DIRECTIONS FOR THIS TASK
Leaving out the pictures, return word for word the stretch of entries below from the line holding "מבצעי החודש" through the line holding "mannya Prema kumpul".
RECORDS SUPPLIED section start
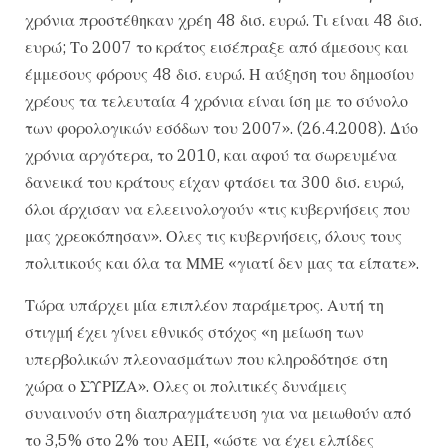
χρόνια προστέθηκαν χρέη 48 δισ. ευρώ. Τι είναι 48 δισ.
ευρώ; Το 2007 το κράτος εισέπραξε από άμεσους και
έμμεσους φόρους 48 δισ. ευρώ. Η αύξηση του δημοσίου
χρέους τα τελευταία 4 χρόνια είναι ίση με το σύνολο
των φορολογικών εσόδων του 2007». (26.4.2008). Δύο
χρόνια αργότερα, το 2010, και αφού τα σωρευμένα
δανεικά του κράτους είχαν φτάσει τα 300 δισ. ευρώ,
όλοι άρχισαν να ελεεινολογούν «τις κυβερνήσεις που
μας χρεοκόπησαν». Ολες τις κυβερνήσεις, όλους τους
πολιτικούς και όλα τα ΜΜΕ «γιατί δεν μας τα είπατε».
Τώρα υπάρχει μία επιπλέον παράμετρος. Αυτή τη
στιγμή έχει γίνει εθνικός στόχος «η μείωση των
υπερβολικών πλεονασμάτων που κληροδότησε στη
χώρα ο ΣΥΡΙΖΑ». Ολες οι πολιτικές δυνάμεις
συναινούν στη διαπραγμάτευση για να μειωθούν από
το 3,5% στο 2% του ΑΕΠ, «ώστε να έχει ελπίδες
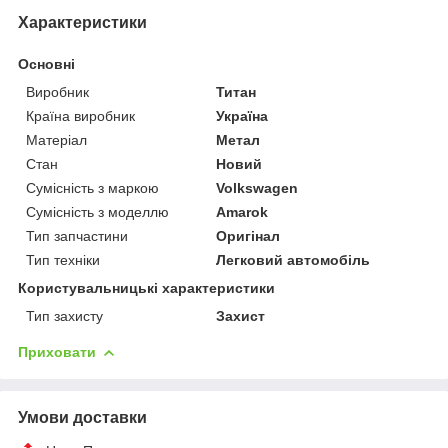
Характеристики
Основні
Виробник
Титан
Країна виробник
Україна
Матеріал
Метал
Стан
Новий
Сумісність з маркою
Volkswagen
Сумісність з моделлю
Amarok
Тип запчастини
Оригінал
Тип техніки
Легковий автомобіль
Користувальницькі характеристики
Тип захисту
Захист
Приховати
Умови доставки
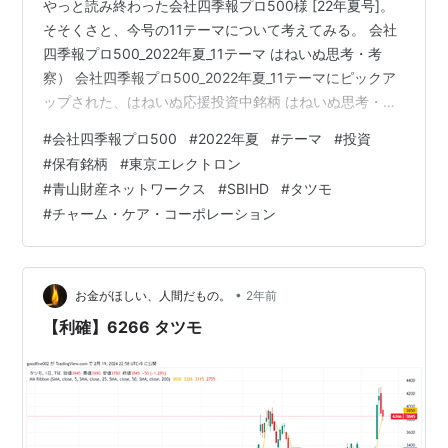
やっと読み終わった会社四季報プロ500様 [22年夏号]。
そそくさと、今号の11テーマについて考えてみる。 会社
四季報プロ500_2022年夏_11テーマ はねいぬ思考・考
察） 会社四季報プロ500_2022年夏_11テーマにピックア
ップされた、はねいぬ応援投資中銘柄 はねいぬ思考・考
察） 会社四季報プロ500_2022年夏_11テーマ 1. 好業績 2.
#
会社四季報プロ500
#
2022年夏
#
テーマ
#
投資
高配当 3. 高成長期待 4. グローバル新体制 5. リオープン
#
保有銘柄
#
東京エレクトロン
6. グリーン 7. 政策・選挙 8. DX&メタバース 9. 社会課題
#
青山財産ネットワークス
#
SBIHD
#
タツモ
解決 10. 新技術 11. 大化け期待 引用元：会社四季報プロ
#
チャーム・ケア・コーポレーション
500_2022年夏 はねいぬ思考・…
•
お金がほしい、人間だもの。
2年前
【利確】6266 タツモ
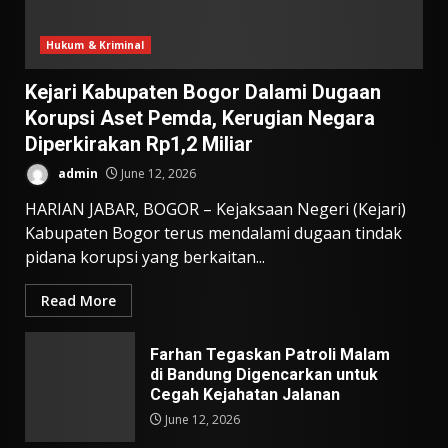
Hukum & Kriminal
Kejari Kabupaten Bogor Dalami Dugaan
Korupsi Aset Pemda, Kerugian Negara
Diperkirakan Rp1,2 Miliar
admin
June 12, 2026
HARIAN JABAR, BOGOR – Kejaksaan Negeri (Kejari)
Kabupaten Bogor terus mendalami dugaan tindak
pidana korupsi yang berkaitan...
Read More
Farhan Tegaskan Patroli Malam
di Bandung Digencarkan untuk
Cegah Kejahatan Jalanan
June 12, 2026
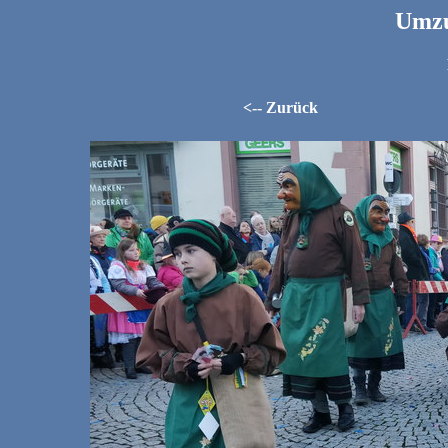
Umzu
<-- Zurück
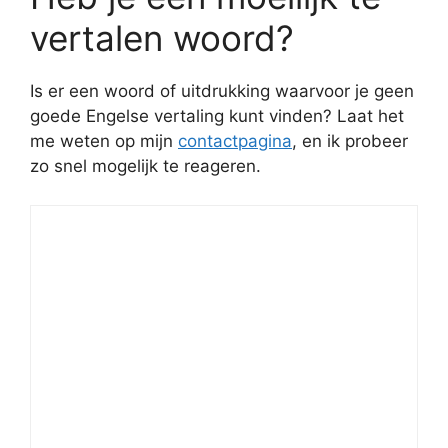
vertalen woord?
Is er een woord of uitdrukking waarvoor je geen
goede Engelse vertaling kunt vinden? Laat het
me weten op mijn
contactpagina
, en ik probeer
zo snel mogelijk te reageren.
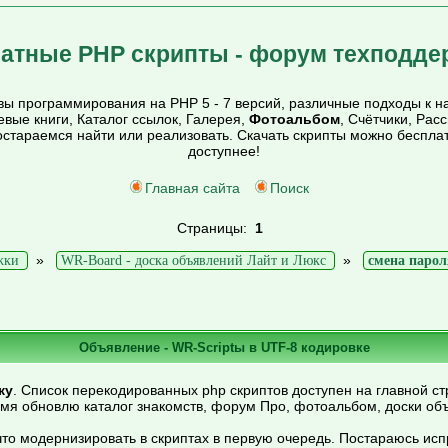
атные PHP скрипты - форум техподде
ы программирования на PHP 5 - 7 версий, различные подходы к на
тевые книги, Каталог ссылок, Галерея,
Фотоальбом
, Счётчики, Рас
постараемся найти или реализовать. Скачать скрипты можно беспл
доступнее!
Главная сайта
Поиск
Страницы:
1
»
»
жки
WR-Board - доска объявлений Лайт и Люкс
смена парол
Объявление - WR-Scriptы в UTF-8 кодировке
ку
. Список перекодированных php скриптов доступен на главной ст
емя обновлю каталог знакомств, форум Про, фотоальбом, доски об
то модернизировать в скриптах в первую очередь. Постараюсь ис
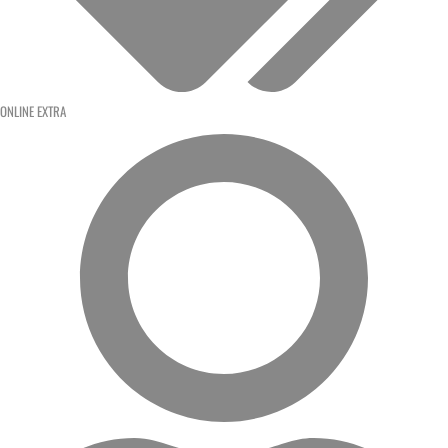
ONLINE EXTRA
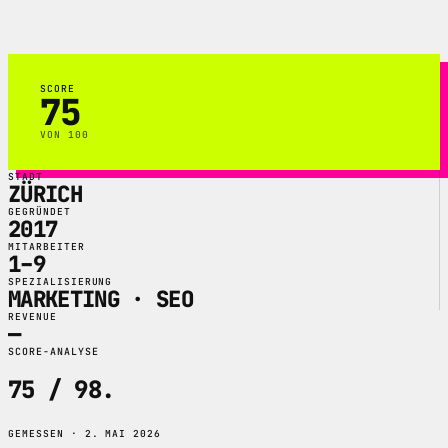
technische Umsetzung.
SCORE
75
VON 100
STADT
ZÜRICH
GEGRÜNDET
2017
MITARBEITER
1–9
SPEZIALISIERUNG
MARKETING · SEO
REVENUE
—
SCORE-ANALYSE
75 / 98
.
GEMESSEN · 2. MAI 2026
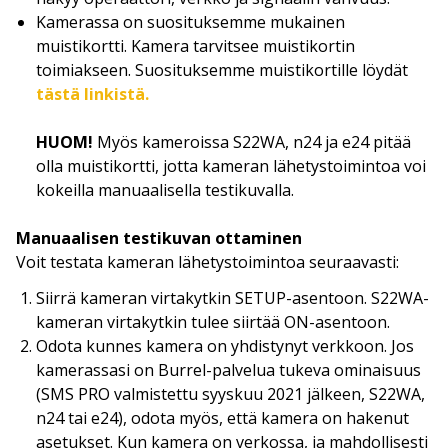
Kamerassa on suosituksemme mukainen
muistikortti. Kamera tarvitsee muistikortin
toimiakseen. Suosituksemme muistikortille löydät
tästä linkistä.
HUOM!
Myös kameroissa S22WA, n24 ja e24 pitää
olla muistikortti, jotta kameran lähetystoimintoa voi
kokeilla manuaalisella testikuvalla.
Manuaalisen testikuvan ottaminen
Voit testata kameran lähetystoimintoa seuraavasti:
Siirrä kameran virtakytkin SETUP-asentoon. S22WA-
kameran virtakytkin tulee siirtää ON-asentoon.
Odota kunnes kamera on yhdistynyt verkkoon. Jos
kamerassasi on Burrel-palvelua tukeva ominaisuus
(SMS PRO valmistettu syyskuu 2021 jälkeen, S22WA,
n24 tai e24), odota myös, että kamera on hakenut
asetukset. Kun kamera on verkossa, ja mahdollisesti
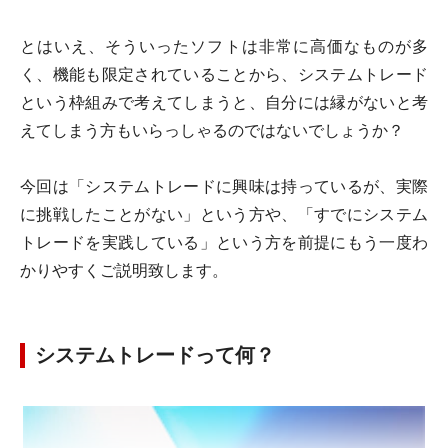
とはいえ、そういったソフトは非常に高価なものが多
く、機能も限定されていることから、システムトレード
という枠組みで考えてしまうと、自分には縁がないと考
えてしまう方もいらっしゃるのではないでしょうか？
今回は「システムトレードに興味は持っているが、実際
に挑戦したことがない」という方や、「すでにシステム
トレードを実践している」という方を前提にもう一度わ
かりやすくご説明致します。
システムトレードって何？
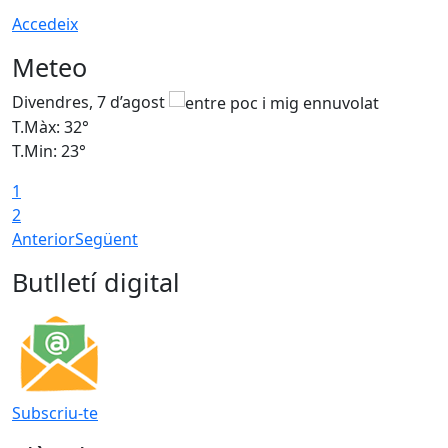
Accedeix
Meteo
Divendres, 7 d’agost
D
T.Màx: 32°
T
T.Min: 23°
T
1
2
Anterior
Següent
Butlletí digital
Subscriu-te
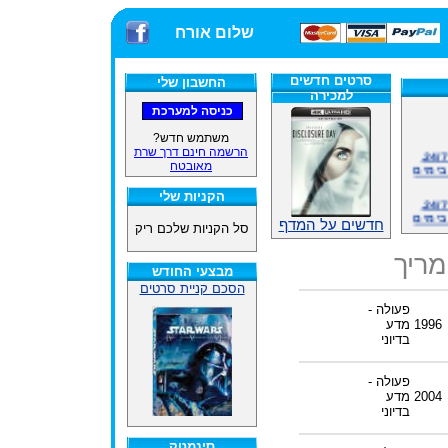
שלום אורח
סרטים חדשים
החשבון שלי
למכירה
משתמש חדש?
אתרנו פועל באופן סדיר 24/7,
הרשמה חינם דרך שרת
בימים
מאובטח
הקניות שלי
אתרנו פועל באופן סדיר 24/7,
בימים
חדשים על המדף
סל הקניות שלכם ריק
ינים
מריך
ייל
מבצעי החודש
הסכם קניית סרטים
פעולה -
1996
מדע
האתר
בדיוני
פעולה -
ינים
2004
מדע
ייל
בדיוני
סינמטק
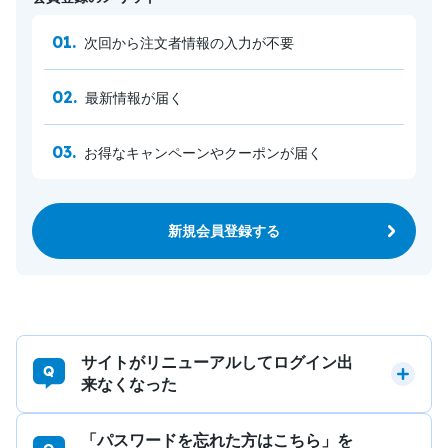
次回から注文者情報の入力が不要
最新情報が届く
お得なキャンペーンやクーポンが届く
新規会員登録する
サイトがリニューアルしてログイン出
来なくなった
「パスワードを忘れた方はこちら」を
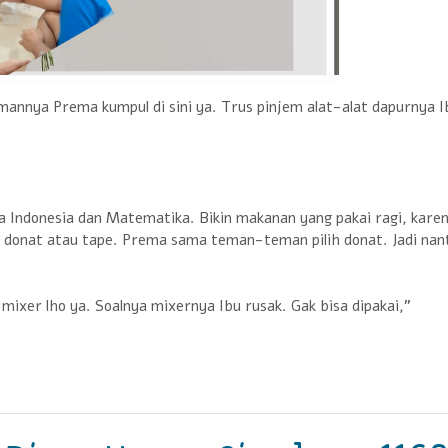
mannya Prema kumpul di sini ya. Trus pinjem alat-alat dapurnya I
a Indonesia dan Matematika. Bikin makanan yang pakai ragi, kare
, donat atau tape. Prema sama teman-teman pilih donat. Jadi nan
mixer lho ya. Soalnya mixernya Ibu rusak. Gak bisa dipakai,”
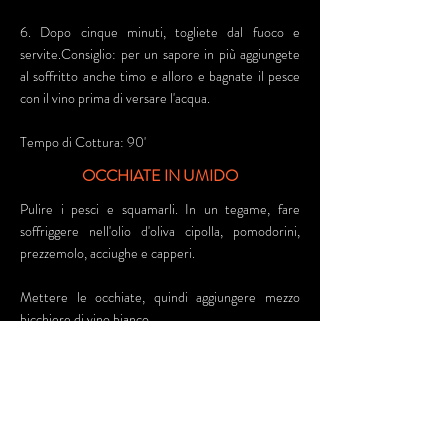
6. Dopo cinque minuti, togliete dal fuoco e
servite.Consiglio: per un sapore in più aggiungete
al soffritto anche timo e alloro e bagnate il pesce
con il vino prima di versare l'acqua.
Tempo di Cottura: 90'
OCCHIATE IN UMIDO
Pulire i pesci e squamarli. In un tegame, fare
soffriggere nell'olio d'oliva cipolla, pomodorini,
prezzemolo, acciughe e capperi.
Mettere le occhiate, quindi aggiungere mezzo
bicchiere di vino bianco.
Fare evaporare e cuocere con il coperchio per
circa 20 minuti a fuoco moderato.
Alla fine aggiungere del timo, un pò di rosmarino e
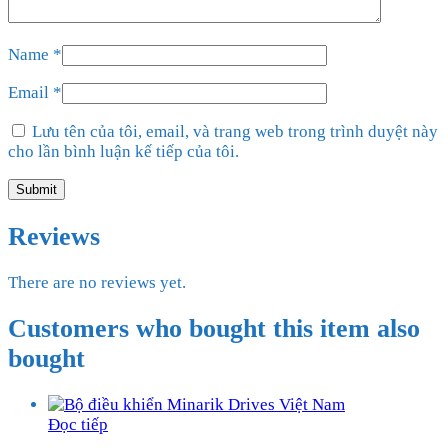
Name
*
Email
*
Lưu tên của tôi, email, và trang web trong trình duyệt này
cho lần bình luận kế tiếp của tôi.
Reviews
There are no reviews yet.
Customers who bought this item also
bought
Đọc tiếp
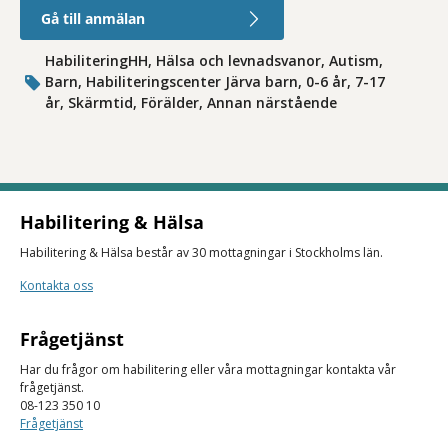
Gå till anmälan
HabiliteringHH, Hälsa och levnadsvanor, Autism,
Barn, Habiliteringscenter Järva barn, 0-6 år, 7-17
år, Skärmtid, Förälder, Annan närstående
Habilitering & Hälsa
Habilitering & Hälsa består av 30 mottagningar i Stockholms län.
Kontakta oss
Frågetjänst
Har du frågor om habilitering eller våra mottagningar kontakta vår
frågetjänst.
08-123 350 10
Frågetjänst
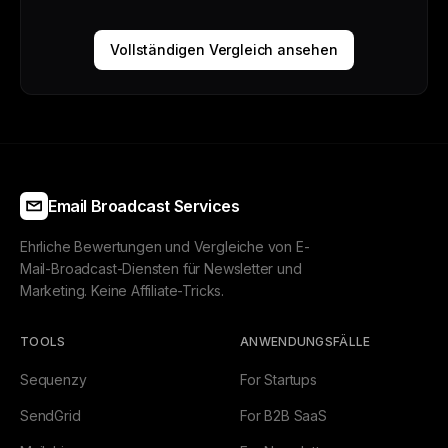
Vollständigen Vergleich ansehen
Email Broadcast Services
Ehrliche Bewertungen und Vergleiche von E-
Mail-Broadcast-Diensten für Newsletter und
Marketing. Keine Affiliate-Tricks.
TOOLS
ANWENDUNGSFÄLLE
Sequenzy
For Startups
SendGrid
For B2B SaaS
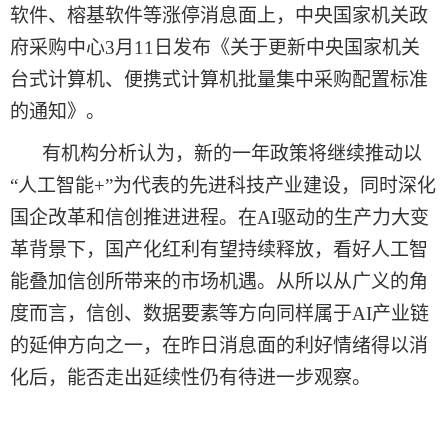
软件、榕基软件等涨停消息面上，中央国家机关政
府采购中心
3月11日发布《关于更新中央国家机关
台式计算机、便携式计算机批量集中采购配置标准
的通知》。
有机构
分析认为，新的一年政策将继续推动以
“人工智能+”为代表的先进科技产业建设，同时深化
国企改革和信创推进进程。在AI驱动的生产力大变
革背景下，国产化红利有望持续释放，看好人工智
能叠加信创所带来的市场机遇。从所以从广义的角
度而言，信创、数据要素等方向同样属于AI产业链
的延伸方向之一，在
昨日
消息面的利好情绪得以消
化后，能否走出延续性仍有待进一步观察。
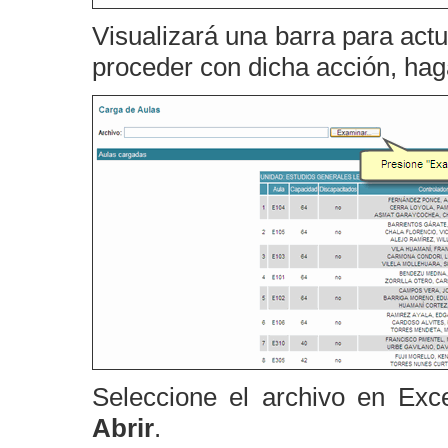
Visualizará una barra para actu
proceder con dicha acción, hag
Seleccione el archivo en Exce
Abrir
.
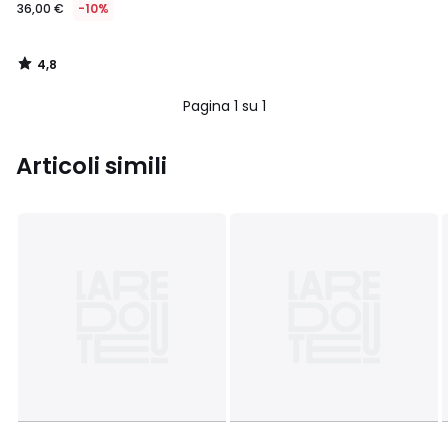
36,00 €
-10%
4,8
/
5
Pagina 1 su 1
Articoli simili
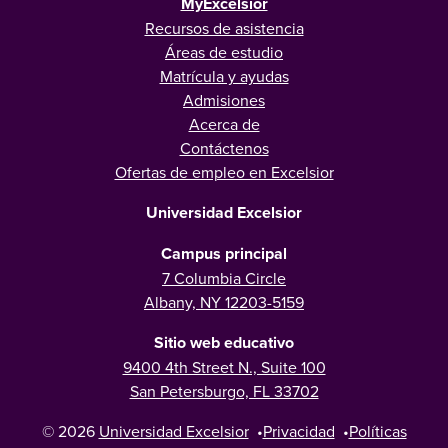
MyExcelsior
Recursos de asistencia
Áreas de estudio
Matrícula y ayudas
Admisiones
Acerca de
Contáctenos
Ofertas de empleo en Excelsior
Universidad Excelsior
Campus principal
7 Columbia Circle
Albany, NY 12203-5159
Sitio web educativo
9400 4th Street N., Suite 100
San Petersburgo, FL 33702
© 2026
Universidad Excelsior
•
Privacidad
•
Políticas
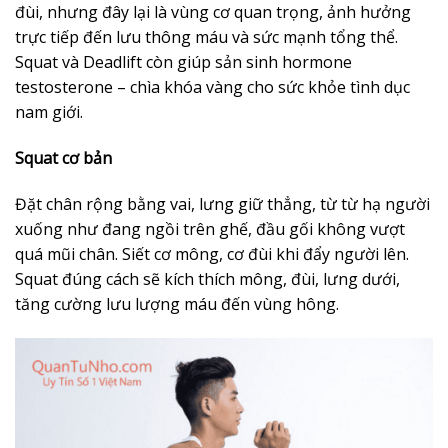
đùi, nhưng đây lại là vùng cơ quan trọng, ảnh hưởng
trực tiếp đến lưu thông máu và sức mạnh tổng thể.
Squat và Deadlift còn giúp sản sinh hormone
testosterone – chìa khóa vàng cho sức khỏe tình dục
nam giới.
Squat cơ bản
Đặt chân rộng bằng vai, lưng giữ thẳng, từ từ hạ người
xuống như đang ngồi trên ghế, đầu gối không vượt
quá mũi chân. Siết cơ mông, cơ đùi khi đẩy người lên.
Squat đúng cách sẽ kích thích mông, đùi, lưng dưới,
tăng cường lưu lượng máu đến vùng hông.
RECORDS SUPPLIED section end
ANSWER SPACE
מבצעי החודש
הסכם קניית סרטים
פעולה -
1996
מדע
האתר
בדיוני
פעולה -
ינים
2004
מדע
ייל
בדיוני
סינמטק
次回から注文者情報の入力が不要
最新情報が届く
お得なキャンペーンやクーポンが届く
新規会員登録する
サイトがリニューアルしてログイン出
来なくなった
「パスワードを忘れた方はこちら」を
mannya Prema kumpul di sini ya. Trus pinjem alat-alat dapurnya I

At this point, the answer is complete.